*Data*
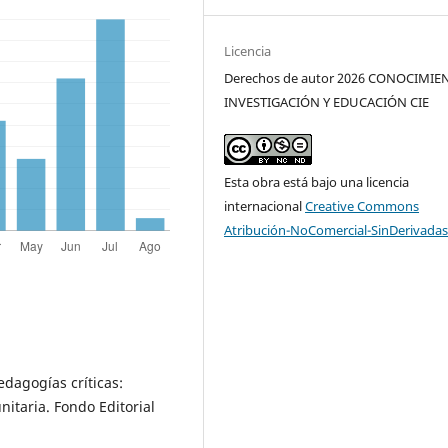
Licencia
Derechos de autor 2026 CONOCIMIE
INVESTIGACIÓN Y EDUCACIÓN CIE
Esta obra está bajo una licencia
internacional
Creative Commons
Atribución-NoComercial-SinDerivadas
pedagogías críticas:
itaria. Fondo Editorial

*Problem*
Only the line containing "Creative Commons" and the lines after it, up to and including the last line of the data, should appear in the answer, exactly as written.

*Task answer*
Creative Commons
Atribución-NoComercial-SinDerivadas
pedagogías críticas:
itaria. Fondo Editorial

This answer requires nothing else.